[Exercise instructions]
Extract each line of the records below that contains the word "organizada".

[Dataset entries]
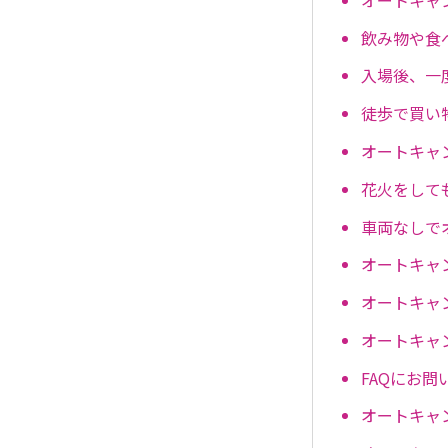
飲み物や食
入場後、一
徒歩で買い
オートキャ
花火をして
車両なしで
オートキャ
オートキャ
オートキャ
FAQにお
オートキャ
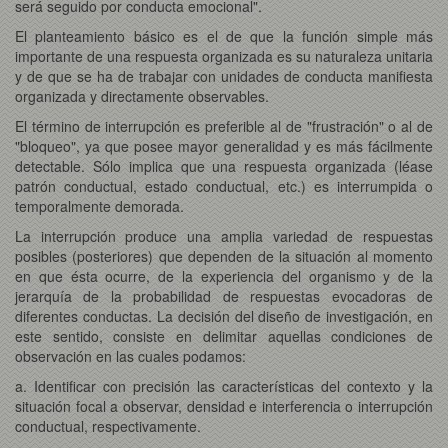
será seguido por conducta emocional".
El planteamiento básico es el de que la función simple más
importante de una respuesta organizada es su naturaleza unitaria
y de que se ha de trabajar con unidades de conducta manifiesta
organizada y directamente observables.
El término de interrupción es preferible al de "frustración" o al de
"bloqueo", ya que posee mayor generalidad y es más fácilmente
detectable. Sólo implica que una respuesta organizada (léase
patrón conductual, estado conductual, etc.) es interrumpida o
temporalmente demorada.
La interrupción produce una amplia variedad de respuestas
posibles (posteriores) que dependen de la situación al momento
en que ésta ocurre, de la experiencia del organismo y de la
jerarquía de la probabilidad de respuestas evocadoras de
diferentes conductas. La decisión del diseño de investigación, en
este sentido, consiste en delimitar aquellas condiciones de
observación en las cuales podamos:
a. Identificar con precisión las características del contexto y la
situación focal a observar, densidad e interferencia o interrupción
conductual, respectivamente.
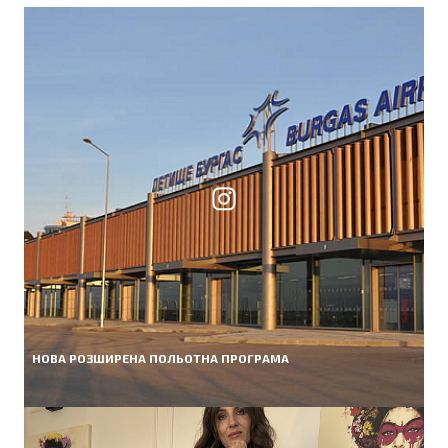
НОВА РОЗШИРЕНА ПОЛЬОТНА ПРОГРАМА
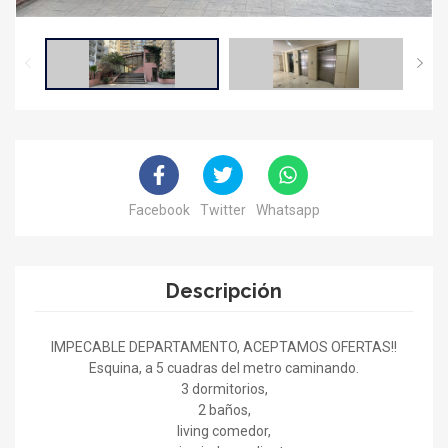
Facebook
Twitter
Whatsapp
Descripción
IMPECABLE DEPARTAMENTO, ACEPTAMOS OFERTAS!!
Esquina, a 5 cuadras del metro caminando.
3 dormitorios,
2 baños,
living comedor,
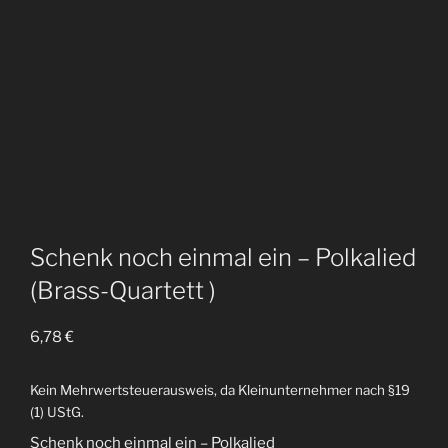
Schenk noch einmal ein – Polkalied
(Brass-Quartett )
6,78
€
Kein Mehrwertsteuerausweis, da Kleinunternehmer nach §19
(1) UStG.
Schenk noch einmal ein – Polkalied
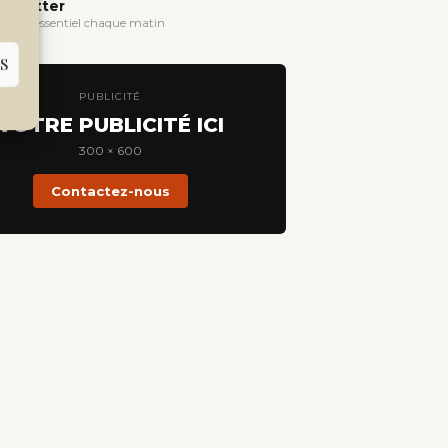
wsletter
evoir l'essentiel chaque matin
S
PUBLICITÉ
VOTRE PUBLICITÉ ICI
300 × 600
Contactez-nous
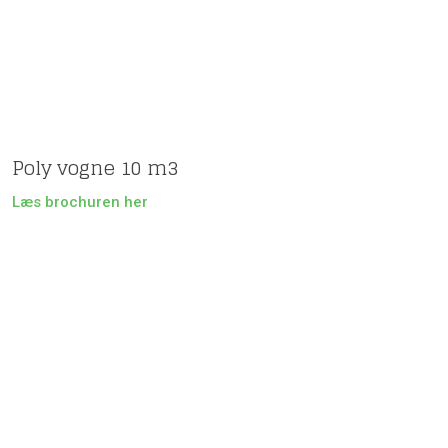
Poly vogne 10 m3
Læs brochuren her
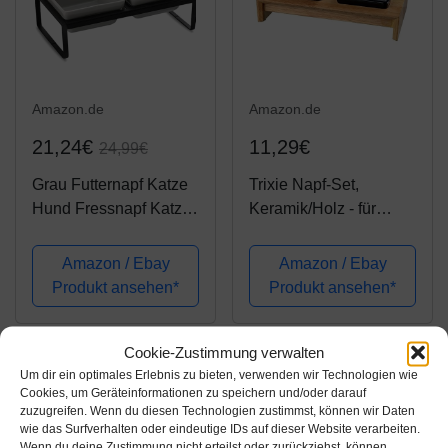
Amazon.de
Amazon.de
21,24€
11,29€
24,99€
Grau Futternapf Katze
Trixie Napf-Set,
Hund Fressnapf Katze
Keramik/Holz - für
Katzennapf Erhöht mit
Hunde 2x0,2 l/10 cm,
Napf Ständer -
28x5x15 cm, schwarz
Amazon / Ebay
Amazon / Ebay
Hundenapf Keramik -
Produkt ansehen*
Produkt ansehen*
2er Katzen Napfset für
Katzen Hunde Welpe
Cookie-Zustimmung verwalten
Futter und Wass...
-5%
Um dir ein optimales Erlebnis zu bieten, verwenden wir Technologien wie
Cookies, um Geräteinformationen zu speichern und/oder darauf
zuzugreifen. Wenn du diesen Technologien zustimmst, können wir Daten
wie das Surfverhalten oder eindeutige IDs auf dieser Website verarbeiten.
Wenn du deine Zustimmung nicht erteilst oder zurückziehst, können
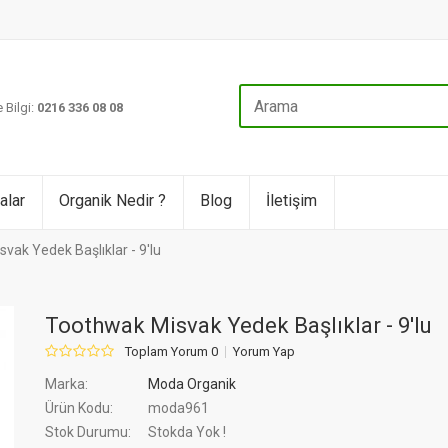
 Bilgi:
0216 336 08 08
alar
Organik Nedir ?
Blog
İletişim
vak Yedek Başlıklar - 9'lu
Toothwak Misvak Yedek Başlıklar - 9'lu
Toplam Yorum 0
Yorum Yap
Marka:
Moda Organik
Ürün Kodu:
moda961
Stok Durumu:
Stokda Yok !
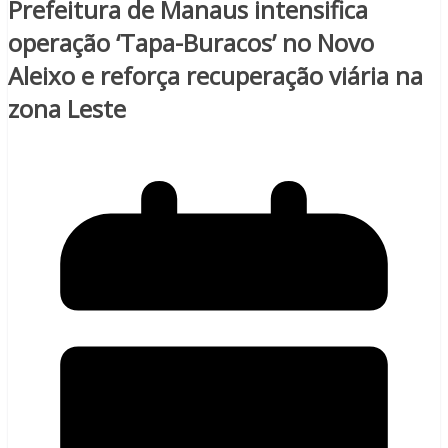
Prefeitura de Manaus intensifica
operação ‘Tapa-Buracos’ no Novo
Aleixo e reforça recuperação viária na
zona Leste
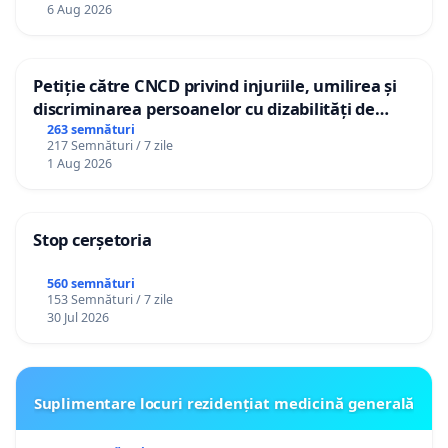
personali
6 Aug 2026
Petiție către CNCD privind injuriile, umilirea și
discriminarea persoanelor cu dizabilități de
către utilizatorul TikTok „Gorici”
263 semnături
217 Semnături / 7 zile
1 Aug 2026
Stop cerșetoria
560 semnături
153 Semnături / 7 zile
30 Jul 2026
Suplimentare locuri rezidențiat medicină generală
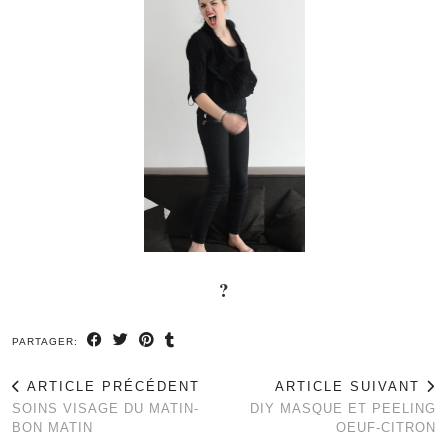
?
PARTAGER:
ARTICLE PRÉCÉDENT
ARTICLE SUIVANT
SOINS VISAGE DU MATIN-
DIY MASQUE ET PEELING
BON MATIN
OEUF-CITRON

[Answer space]
importante de una respuesta organizada es su naturaleza unitaria
organizada y directamente observables.
detectable. Sólo implica que una respuesta organizada (léase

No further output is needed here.